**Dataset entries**
=== Section Start ===

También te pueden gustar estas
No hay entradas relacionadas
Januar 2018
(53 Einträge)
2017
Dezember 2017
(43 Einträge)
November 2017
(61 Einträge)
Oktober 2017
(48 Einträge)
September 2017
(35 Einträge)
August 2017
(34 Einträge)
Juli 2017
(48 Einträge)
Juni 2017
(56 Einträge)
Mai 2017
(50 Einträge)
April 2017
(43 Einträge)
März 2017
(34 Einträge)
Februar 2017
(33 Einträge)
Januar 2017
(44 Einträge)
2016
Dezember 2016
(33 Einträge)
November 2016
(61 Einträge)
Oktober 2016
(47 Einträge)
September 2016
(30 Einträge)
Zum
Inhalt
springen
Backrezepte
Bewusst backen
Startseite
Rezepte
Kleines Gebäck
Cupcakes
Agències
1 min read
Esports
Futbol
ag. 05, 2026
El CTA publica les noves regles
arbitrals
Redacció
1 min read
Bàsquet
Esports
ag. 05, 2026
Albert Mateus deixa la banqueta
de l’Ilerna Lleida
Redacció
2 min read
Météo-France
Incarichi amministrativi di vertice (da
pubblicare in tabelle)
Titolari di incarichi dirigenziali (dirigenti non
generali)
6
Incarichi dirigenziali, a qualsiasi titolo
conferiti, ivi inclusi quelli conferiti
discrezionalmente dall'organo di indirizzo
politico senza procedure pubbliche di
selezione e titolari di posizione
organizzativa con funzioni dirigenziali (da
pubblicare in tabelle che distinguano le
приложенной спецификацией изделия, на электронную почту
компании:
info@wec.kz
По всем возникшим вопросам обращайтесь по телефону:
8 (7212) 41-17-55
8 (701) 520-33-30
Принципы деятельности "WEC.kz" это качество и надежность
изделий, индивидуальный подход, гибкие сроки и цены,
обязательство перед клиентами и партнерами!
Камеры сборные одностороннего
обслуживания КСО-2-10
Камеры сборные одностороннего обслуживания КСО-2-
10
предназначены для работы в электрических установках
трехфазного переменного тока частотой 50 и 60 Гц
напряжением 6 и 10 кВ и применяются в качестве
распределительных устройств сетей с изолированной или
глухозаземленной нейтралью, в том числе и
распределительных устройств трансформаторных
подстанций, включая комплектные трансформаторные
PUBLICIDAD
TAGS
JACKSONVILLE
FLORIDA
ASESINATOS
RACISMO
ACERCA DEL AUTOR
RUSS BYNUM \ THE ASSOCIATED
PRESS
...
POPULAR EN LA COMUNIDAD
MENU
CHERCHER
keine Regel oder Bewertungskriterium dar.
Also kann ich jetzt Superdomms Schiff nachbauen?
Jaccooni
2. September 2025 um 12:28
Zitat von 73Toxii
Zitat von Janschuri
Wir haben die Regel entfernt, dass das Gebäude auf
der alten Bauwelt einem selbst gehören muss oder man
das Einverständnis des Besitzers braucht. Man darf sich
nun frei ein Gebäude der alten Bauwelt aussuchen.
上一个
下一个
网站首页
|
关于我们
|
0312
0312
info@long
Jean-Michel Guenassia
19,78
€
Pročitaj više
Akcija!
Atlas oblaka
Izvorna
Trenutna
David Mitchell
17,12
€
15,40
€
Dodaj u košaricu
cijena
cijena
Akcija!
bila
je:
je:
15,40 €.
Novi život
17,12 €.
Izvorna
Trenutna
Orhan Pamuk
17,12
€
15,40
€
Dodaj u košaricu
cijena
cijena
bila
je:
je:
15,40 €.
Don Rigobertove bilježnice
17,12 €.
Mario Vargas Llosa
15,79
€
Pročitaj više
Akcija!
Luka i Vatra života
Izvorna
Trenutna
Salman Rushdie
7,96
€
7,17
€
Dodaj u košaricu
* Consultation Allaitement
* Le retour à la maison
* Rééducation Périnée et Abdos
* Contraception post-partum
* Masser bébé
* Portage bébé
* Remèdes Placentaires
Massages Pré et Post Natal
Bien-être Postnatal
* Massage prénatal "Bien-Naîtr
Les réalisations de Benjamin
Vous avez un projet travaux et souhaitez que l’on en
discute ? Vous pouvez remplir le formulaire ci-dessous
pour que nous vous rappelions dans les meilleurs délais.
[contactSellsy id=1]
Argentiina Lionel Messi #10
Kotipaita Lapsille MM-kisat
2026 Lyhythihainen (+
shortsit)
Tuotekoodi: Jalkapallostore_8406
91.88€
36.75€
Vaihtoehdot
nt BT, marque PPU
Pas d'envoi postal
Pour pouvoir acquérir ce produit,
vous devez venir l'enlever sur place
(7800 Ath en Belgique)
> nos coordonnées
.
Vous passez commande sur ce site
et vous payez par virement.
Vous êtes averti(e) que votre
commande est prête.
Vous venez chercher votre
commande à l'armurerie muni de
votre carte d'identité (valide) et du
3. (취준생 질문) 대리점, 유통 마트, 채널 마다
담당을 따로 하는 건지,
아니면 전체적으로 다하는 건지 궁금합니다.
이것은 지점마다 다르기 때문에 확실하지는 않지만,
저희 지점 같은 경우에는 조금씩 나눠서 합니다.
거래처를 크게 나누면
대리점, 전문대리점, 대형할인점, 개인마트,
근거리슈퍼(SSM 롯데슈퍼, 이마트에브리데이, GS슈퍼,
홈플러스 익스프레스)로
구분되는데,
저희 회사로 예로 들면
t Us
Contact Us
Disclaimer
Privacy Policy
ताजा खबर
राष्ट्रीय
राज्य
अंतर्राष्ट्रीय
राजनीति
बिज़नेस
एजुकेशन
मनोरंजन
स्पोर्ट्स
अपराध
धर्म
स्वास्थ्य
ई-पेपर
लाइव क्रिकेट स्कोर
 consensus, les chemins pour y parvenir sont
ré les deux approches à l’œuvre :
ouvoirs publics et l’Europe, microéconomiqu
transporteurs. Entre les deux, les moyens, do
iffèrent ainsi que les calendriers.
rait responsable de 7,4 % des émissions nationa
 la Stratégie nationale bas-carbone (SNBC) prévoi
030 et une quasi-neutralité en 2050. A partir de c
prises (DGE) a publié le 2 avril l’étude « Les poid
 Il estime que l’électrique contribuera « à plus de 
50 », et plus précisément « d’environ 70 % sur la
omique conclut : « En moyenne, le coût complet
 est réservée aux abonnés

=== Section End ===

**TASK STATEMENT**
Every record, copied exactly, is the expected answer.

**RESULT**
También te pueden gustar estas
No hay entradas relacionadas
Januar 2018
(53 Einträge)
2017
Dezember 2017
(43 Einträge)
November 2017
(61 Einträge)
Oktober 2017
(48 Einträge)
September 2017
(35 Einträge)
August 2017
(34 Einträge)
Juli 2017
(48 Einträge)
Juni 2017
(56 Einträge)
Mai 2017
(50 Einträge)
April 2017
(43 Einträge)
März 2017
(34 Einträge)
Februar 2017
(33 Einträge)
Januar 2017
(44 Einträge)
2016
Dezember 2016
(33 Einträge)
November 2016
(61 Einträge)
Oktober 2016
(47 Einträge)
September 2016
(30 Einträge)
Zum
Inhalt
springen
Backrezepte
Bewusst backen
Startseite
Rezepte
Kleines Gebäck
Cupcakes
Agències
1 min read
Esports
Futbol
ag. 05, 2026
El CTA publica les noves regles
arbitrals
Redacció
1 min read
Bàsquet
Esports
ag. 05, 2026
Albert Mateus deixa la banqueta
de l’Ilerna Lleida
Redacció
2 min read
Météo-France
Incarichi amministrativi di vertice (da
pubblicare in tabelle)
Titolari di incarichi dirigenziali (dirigenti non
generali)
6
Incarichi dirigenziali, a qualsiasi titolo
conferiti, ivi inclusi quelli conferiti
discrezionalmente dall'organo di indirizzo
politico senza procedure pubbliche di
selezione e titolari di posizione
organizzativa con funzioni dirigenziali (da
pubblicare in tabelle che distinguano le
приложенной спецификацией изделия, на электронную почту
компании:
info@wec.kz
По всем возникшим вопросам обращайтесь по телефону:
8 (7212) 41-17-55
8 (701) 520-33-30
Принципы деятельности "WEC.kz" это качество и надежность
изделий, индивидуальный подход, гибкие сроки и цены,
обязательство перед клиентами и партнерами!
Камеры сборные одностороннего
обслуживания КСО-2-10
Камеры сборные одностороннего обслуживания КСО-2-
10
предназначены для работы в электрических установках
трехфазного переменного тока частотой 50 и 60 Гц
напряжением 6 и 10 кВ и применяются в качестве
распределительных устройств сетей с изолированной или
глухозаземленной нейтралью, в том числе и
распределительных устройств трансформаторных
подстанций, включая комплектные трансформаторные
PUBLICIDAD
TAGS
JACKSONVILLE
FLORIDA
ASESINATOS
RACISMO
ACERCA DEL AUTOR
RUSS BYNUM \ THE ASSOCIATED
PRESS
...
POPULAR EN LA COMUNIDAD
MENU
CHERCHER
keine Regel oder Bewertungskriterium dar.
Also kann ich jetzt Superdomms Schiff nachbauen?
Jaccooni
2. September 2025 um 12:28
Zitat von 73Toxii
Zitat von Janschuri
Wir haben die Regel entfernt, dass das Gebäude auf
der alten Bauwelt einem selbst gehören muss oder man
das Einverständnis des Besitzers braucht. Man darf sich
nun frei ein Gebäude der alten Bauwelt aussuchen.
上一个
下一个
网站首页
|
关于我们
|
0312
0312
info@long
Jean-Michel Guenassia
19,78
€
Pročitaj više
Akcija!
Atlas oblaka
Izvorna
Trenutna
David Mitchell
17,12
€
15,40
€
Dodaj u košaricu
cijena
cijena
Akcija!
bila
je:
je:
15,40 €.
Novi život
17,12 €.
Izvorna
Trenutna
Orhan Pamuk
17,12
€
15,40
€
Dodaj u košaricu
cijena
cijena
bila
je:
je:
15,40 €.
Don Rigobertove bilježnice
17,12 €.
Mario Vargas Llosa
15,79
€
Pročitaj više
Akcija!
Luka i Vatra života
Izvorna
Trenutna
Salman Rushdie
7,96
€
7,17
€
Dodaj u košaricu
* Consultation Allaitement
* Le retour à la maison
* Rééducation Périnée et Abdos
* Contraception post-partum
* Masser bébé
* Portage bébé
* Remèdes Placentaires
Massages Pré et Post Natal
Bien-être Postnatal
* Massage prénatal "Bien-Naîtr
Les réalisations de Benjamin
Vous avez un projet travaux et souhaitez que l’on en
discute ? Vous pouvez remplir le formulaire ci-dessous
pour que nous vous rappelions dans les meilleurs délais.
[contactSellsy id=1]
Argentiina Lionel Messi #10
Kotipaita Lapsille MM-kisat
2026 Lyhythihainen (+
shortsit)
Tuotekoodi: Jalkapallostore_8406
91.88€
36.75€
Vaihtoehdot
nt BT, marque PPU
Pas d'envoi postal
Pour pouvoir acquérir ce produit,
vous devez venir l'enlever sur place
(7800 Ath en Belgique)
> nos coordonnées
.
Vous passez commande sur ce site
et vous payez par virement.
Vous êtes averti(e) que votre
commande est prête.
Vous venez chercher votre
commande à l'armurerie muni de
votre carte d'identité (valide) et du
3. (취준생 질문) 대리점, 유통 마트, 채널 마다
담당을 따로 하는 건지,
아니면 전체적으로 다하는 건지 궁금합니다.
이것은 지점마다 다르기 때문에 확실하지는 않지만,
저희 지점 같은 경우에는 조금씩 나눠서 합니다.
거래처를 크게 나누면
대리점, 전문대리점, 대형할인점, 개인마트,
근거리슈퍼(SSM 롯데슈퍼, 이마트에브리데이, GS슈퍼,
홈플러스 익스프레스)로
구분되는데,
저희 회사로 예로 들면
t Us
Contact Us
Disclaimer
Privacy Policy
ताजा खबर
राष्ट्रीय
राज्य
अंतर्राष्ट्रीय
राजनीति
बिज़नेस
एजुकेशन
मनोरंजन
स्पोर्ट्स
अपराध
धर्म
स्वास्थ्य
ई-पेपर
लाइव क्रिकेट स्कोर
 consensus, les chemins pour y parvenir sont
ré les deux approches à l’œuvre :
ouvoirs publics et l’Europe, microéconomiqu
transporteurs. Entre les deux, les moyens, do
iffèrent ainsi que les calendriers.
rait responsable de 7,4 % des émissions nationa
 la Stratégie nationale bas-carbone (SNBC) prévoi
030 et une quasi-neutralité en 2050. A partir de c
prises (DGE) a publié le 2 avril l’étude « Les poid
 Il estime que l’électrique contribuera « à plus de 
50 », et plus précisément « d’environ 70 % sur la
omique conclut : « En moyenne, le coût complet
 est réservée aux abonnés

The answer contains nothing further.